Il faut attendre la sortie définitive de la crise sanitaire pour évaluer l’impact qu’aura sur le nombre de référés la visibilité accrue qu’a donné à ces procédures la période récente. Mais nous devons nous féliciter de ce que ces voies de recours, qui ont vingt ans, sont reconnues par les citoyens comme des procédures efficaces. S’agissant de la procédure elle-même, nous avons pu pendant les périodes les plus difficiles de la crise instruire des référés sans tenir d’audience. Certains proposent que cette faculté soit pérennisée. On peut y réfléchir, mais nous devons veiller à préserver ce que le référé a de précieux : un débat oral contradictoire entre les parties, utile pour bien sérier les problèmes et parfois aussi pour rapprocher les points de vue. 
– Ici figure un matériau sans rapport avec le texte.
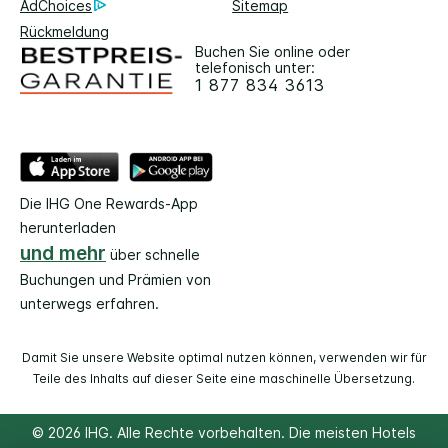
AdChoices
Sitemap
Rückmeldung
Buchen Sie online oder
telefonisch unter:
1 877 834 3613
Die IHG One Rewards-App
herunterladen
und mehr
über schnelle
Buchungen und Prämien von
unterwegs erfahren.
Damit Sie unsere Website optimal nutzen können, verwenden wir für
Teile des Inhalts auf dieser Seite eine maschinelle Übersetzung.
© 2026 IHG. Alle Rechte vorbehalten. Die meisten Hotels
Quels sont vos objectifs et priorités en tant que président de la section du contentieux ?

Après de longs mois de crise sanitaire, nous revenons progressivement à la normalité. Notre premier objectif est de faire face à l’augmentation du nombre de requêtes, qui est très marqué, car les justiciables attendent légitimement que la justice administrative soit rapide. Pendant la crise sanitaire, l’engagement de tous a permis que la situation ne se dégrade pas ; que tous en soient remerciés. Nous devons nous féliciter que notre passage au numérique nous ait permis de passer la crise sans rupture de charge. Nous devons poursuivre dans cette voie, notamment parce que des gains de productivité peuvent encore être faits grâce au numérique.

Bien sûr, les évolutions de la jurisprudence sont un élément essentiel de notre travail. Ces évolutions doivent se faire en recherchant toujours à réduire les complexités. C’est ainsi que nous aurons à poursuivre et unifier le mouvement entamé sur le contrôle dynamique en excès de pouvoir.

Nous devons veiller aussi à renouveler nos procédures. C’est ainsi que les deux formules d’instruction orale qui sont actuellement expérimentées au Conseil d’Etat apparaissent prometteuses.

Je souhaite également comme je vous l’ai indiqué approfondir les relations avec les juges du fond.

Le renforcement du dialogue des juges est bien entendu un chantier à poursuivre, de même que le redéploiement des relations avec le monde universitaire.

Enfin, la prochaine édition des Entretiens du contentieux, le 29 octobre, aura pour thème : Etre accessible, utile et compris : l’efficacité du juge administratif. Je pense que nous pourrons en tirer des enseignements intéressants pour l’avenir de la juridiction administrative.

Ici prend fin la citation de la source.